» **Assigned task**:
Which lines of the records below contain the word "unos"? Show each one.

[Data items]
• • •
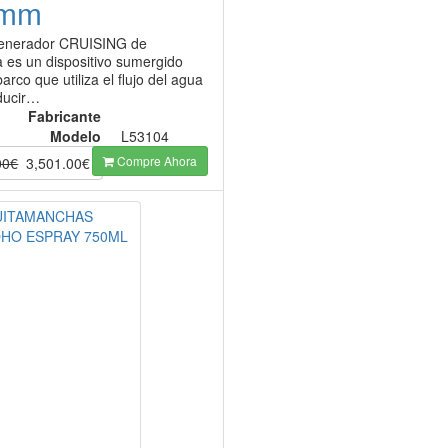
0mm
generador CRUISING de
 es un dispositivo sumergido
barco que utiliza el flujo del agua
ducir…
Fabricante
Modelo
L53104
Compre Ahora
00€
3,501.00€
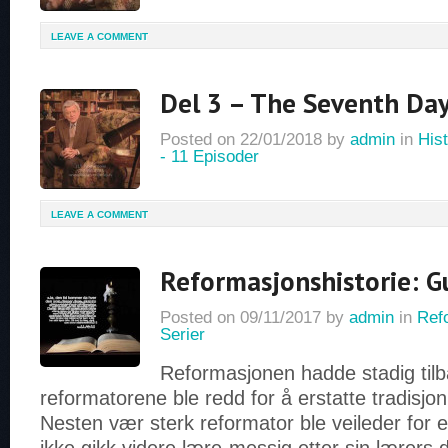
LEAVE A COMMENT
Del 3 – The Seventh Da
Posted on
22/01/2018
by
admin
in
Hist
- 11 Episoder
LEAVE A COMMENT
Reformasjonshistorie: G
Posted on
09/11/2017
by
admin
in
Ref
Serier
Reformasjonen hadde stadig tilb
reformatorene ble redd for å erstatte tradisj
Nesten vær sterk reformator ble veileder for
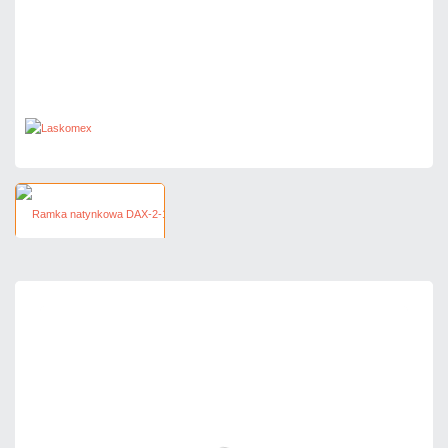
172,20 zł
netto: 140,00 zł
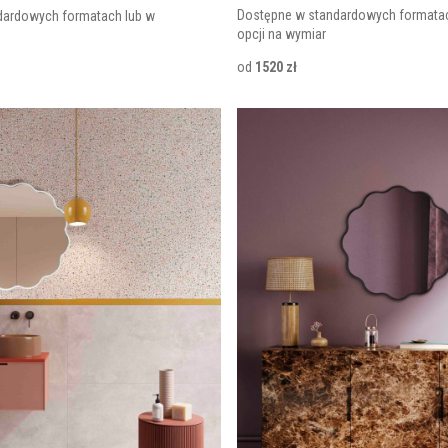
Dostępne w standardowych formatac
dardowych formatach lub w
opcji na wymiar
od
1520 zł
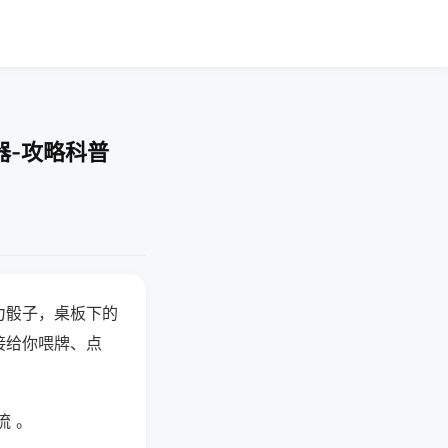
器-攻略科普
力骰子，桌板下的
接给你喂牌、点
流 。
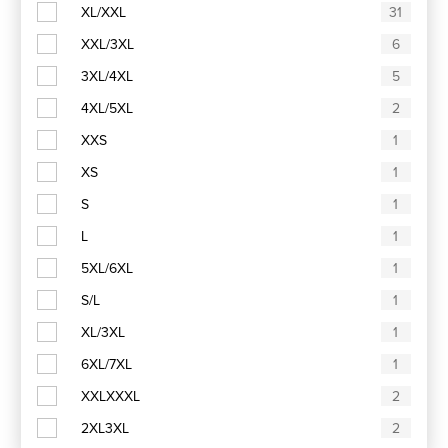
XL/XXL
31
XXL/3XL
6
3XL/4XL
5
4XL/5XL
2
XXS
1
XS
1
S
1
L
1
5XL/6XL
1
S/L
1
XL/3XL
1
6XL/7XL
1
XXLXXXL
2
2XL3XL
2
• • •
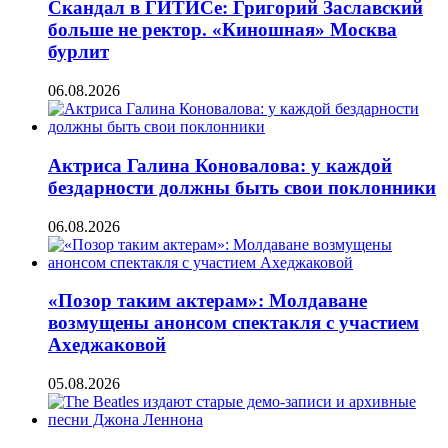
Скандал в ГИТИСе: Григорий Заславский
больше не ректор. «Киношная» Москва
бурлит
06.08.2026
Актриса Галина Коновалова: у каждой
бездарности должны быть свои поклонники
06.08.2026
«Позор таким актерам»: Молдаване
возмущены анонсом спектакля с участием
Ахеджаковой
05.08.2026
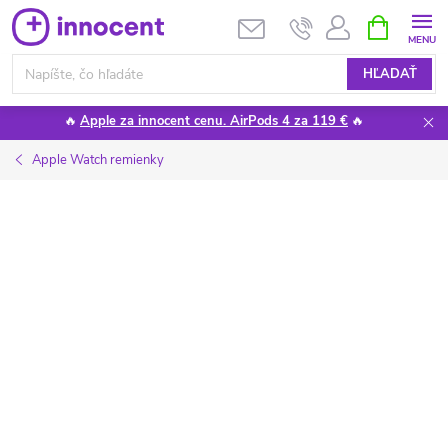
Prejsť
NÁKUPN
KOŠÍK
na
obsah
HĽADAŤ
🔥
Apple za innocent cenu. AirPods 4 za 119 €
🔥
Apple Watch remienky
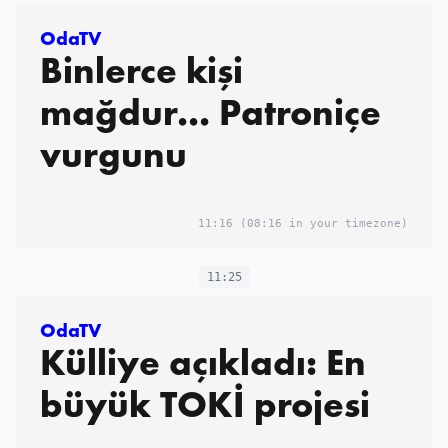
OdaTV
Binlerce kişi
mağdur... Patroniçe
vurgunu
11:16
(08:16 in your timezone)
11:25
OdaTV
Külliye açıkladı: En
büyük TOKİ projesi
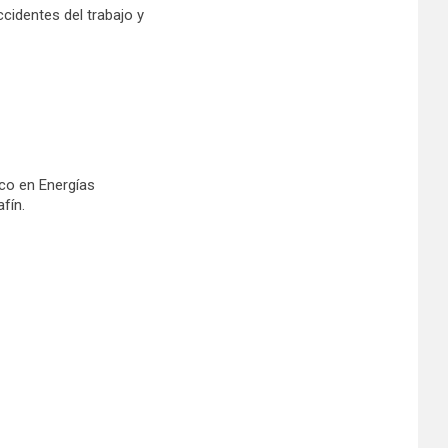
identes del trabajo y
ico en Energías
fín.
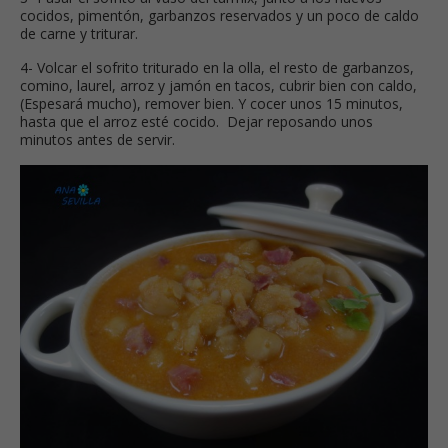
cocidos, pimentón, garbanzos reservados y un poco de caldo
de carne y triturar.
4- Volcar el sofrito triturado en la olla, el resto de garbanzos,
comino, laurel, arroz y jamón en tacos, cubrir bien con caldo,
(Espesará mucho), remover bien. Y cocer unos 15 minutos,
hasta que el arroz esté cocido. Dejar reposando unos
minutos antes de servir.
• • •
» **Output for this exercise**:
(Espesará mucho), remover bien. Y cocer unos 15 minutos,
hasta que el arroz esté cocido. Dejar reposando unos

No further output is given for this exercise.